[[ SUPPLIED RECORDS open ]]

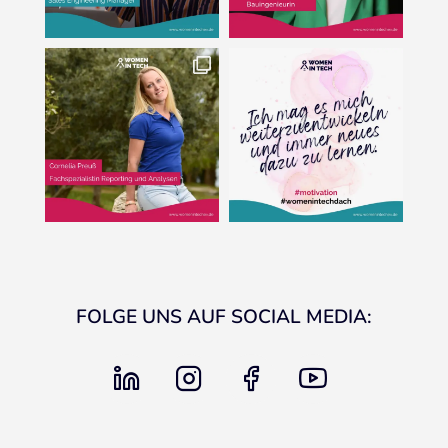
FOLGE UNS AUF SOCIAL MEDIA:
linkedin
instagram
facebook
youtube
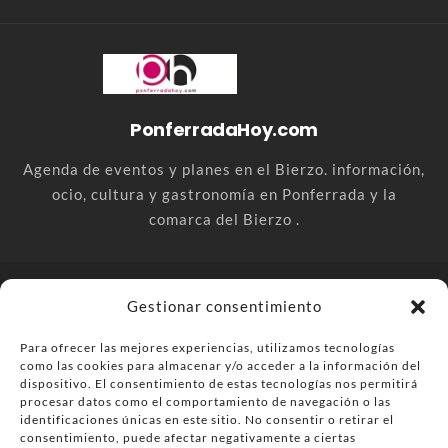
PonferradaHoy.com
Agenda de eventos y planes en el Bierzo. información,
ocio, cultura y gastronomía en Ponferrada y la
comarca del Bierzo .
© PonferradaHoy.com desde 2015 - | Magazine de ocio en la
Gestionar consentimiento
comarca del Bierzo
Para ofrecer las mejores experiencias, utilizamos tecnologías
Anúnciate
Más información sobre las cookies
como las cookies para almacenar y/o acceder a la información del
Envía tu negocio
Contacta
Política de privacidad
dispositivo. El consentimiento de estas tecnologías nos permitirá
procesar datos como el comportamiento de navegación o las
identificaciones únicas en este sitio. No consentir o retirar el
consentimiento, puede afectar negativamente a ciertas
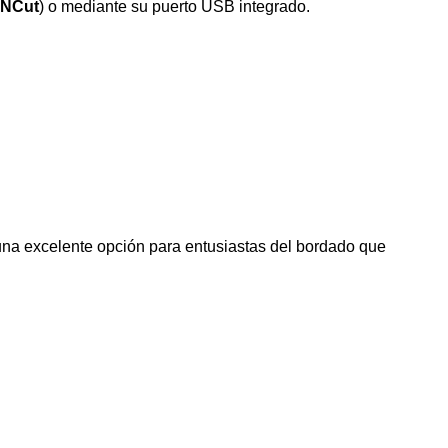
NCut
) o mediante su puerto USB integrado.
 una excelente opción para entusiastas del bordado que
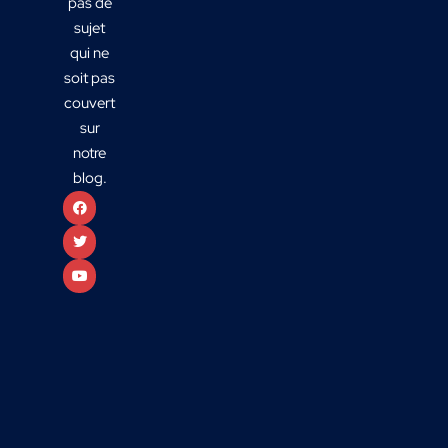
pas de
sujet
qui ne
soit pas
couvert
sur
notre
blog.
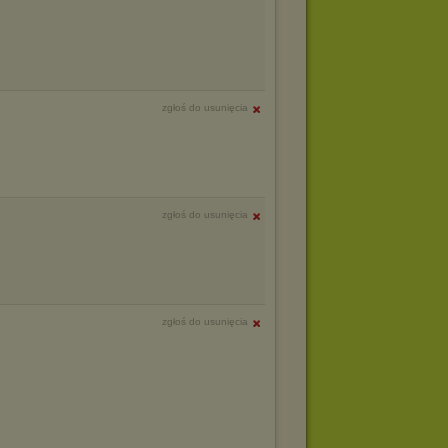
zgłoś do usunięcia
zgłoś do usunięcia
zgłoś do usunięcia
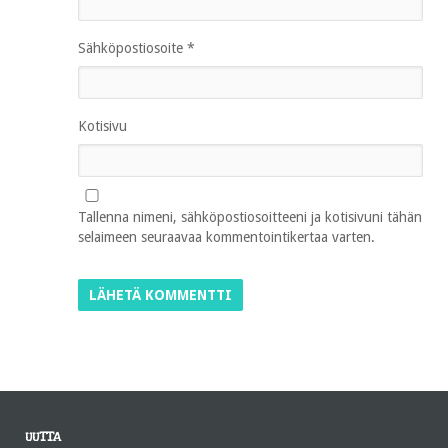
Sähköpostiosoite
*
Kotisivu
Tallenna nimeni, sähköpostiosoitteeni ja kotisivuni tähän
selaimeen seuraavaa kommentointikertaa varten.
UUTTA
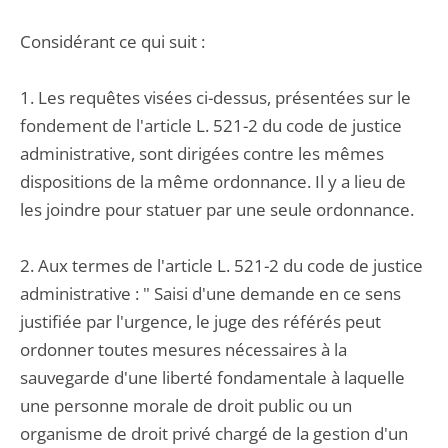
Considérant ce qui suit :
1. Les requêtes visées ci-dessus, présentées sur le
fondement de l'article L. 521-2 du code de justice
administrative, sont dirigées contre les mêmes
dispositions de la même ordonnance. Il y a lieu de
les joindre pour statuer par une seule ordonnance.
2. Aux termes de l'article L. 521-2 du code de justice
administrative : " Saisi d'une demande en ce sens
justifiée par l'urgence, le juge des référés peut
ordonner toutes mesures nécessaires à la
sauvegarde d'une liberté fondamentale à laquelle
une personne morale de droit public ou un
organisme de droit privé chargé de la gestion d'un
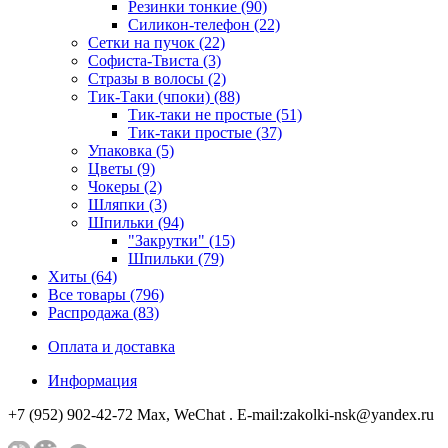
Резинки тонкие (90)
Силикон-телефон (22)
Сетки на пучок (22)
Софиста-Твиста (3)
Стразы в волосы (2)
Тик-Таки (чпоки) (88)
Тик-таки не простые (51)
Тик-таки простые (37)
Упаковка (5)
Цветы (9)
Чокеры (2)
Шляпки (3)
Шпильки (94)
"Закрутки" (15)
Шпильки (79)
Хиты (64)
Все товары (796)
Распродажа (83)
Оплата и доставка
Информация
+7 (952) 902-42-72 Мах, WeChat . E-mail:zakolki-nsk@yandex.ru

[[ SUPPLIED RECORDS closed ]]

Quote the records above in full, dropping each picture.

[ANSWER BOX]
FOLGE UNS AUF SOCIAL MEDIA:
linkedin
instagram
facebook
youtube
PonferradaHoy.com
Agenda de eventos y planes en el Bierzo. información,
ocio, cultura y gastronomía en Ponferrada y la
comarca del Bierzo .
© PonferradaHoy.com desde 2015 - | Magazine de ocio en la
Gestionar consentimiento
comarca del Bierzo
Para ofrecer las mejores experiencias, utilizamos tecnologías
Anúnciate
Más información sobre las cookies
como las cookies para almacenar y/o acceder a la información del
Envía tu negocio
Contacta
Política de privacidad
dispositivo. El consentimiento de estas tecnologías nos permitirá
procesar datos como el comportamiento de navegación o las
identificaciones únicas en este sitio. No consentir o retirar el
consentimiento, puede afectar negativamente a ciertas
NCut
) o mediante su puerto USB integrado.
 una excelente opción para entusiastas del bordado que
pas de
sujet
qui ne
soit pas
couvert
sur
notre
blog.
zgłoś do usunięcia
zgłoś do usunięcia
zgłoś do usunięcia
Sähköpostiosoite
*
Kotisivu
Tallenna nimeni, sähköpostiosoitteeni ja kotisivuni tähän
selaimeen seuraavaa kommentointikertaa varten.
UUTTA
Considérant ce qui suit :
1. Les requêtes visées ci-dessus, présentées sur le
fondement de l'article L. 521-2 du code de justice
administrative, sont dirigées contre les mêmes
dispositions de la même ordonnance. Il y a lieu de
les joindre pour statuer par une seule ordonnance.
2. Aux termes de l'article L. 521-2 du code de justice
administrative : " Saisi d'une demande en ce sens
justifiée par l'urgence, le juge des référés peut
ordonner toutes mesures nécessaires à la
sauvegarde d'une liberté fondamentale à laquelle
une personne morale de droit public ou un
organisme de droit privé chargé de la gestion d'un
Резинки тонкие (90)
Силикон-телефон (22)
Сетки на пучок (22)
Софиста-Твиста (3)
Стразы в волосы (2)
Тик-Таки (чпоки) (88)
Тик-таки не простые (51)
Тик-таки простые (37)
Упаковка (5)
Цветы (9)
Чокеры (2)
Шляпки (3)
Шпильки (94)
"Закрутки" (15)
Шпильки (79)
Хиты (64)
Все товары (796)
Распродажа (83)
Оплата и доставка
Информация
+7 (952) 902-42-72 Мах, WeChat . E-mail:zakolki-nsk@yandex.ru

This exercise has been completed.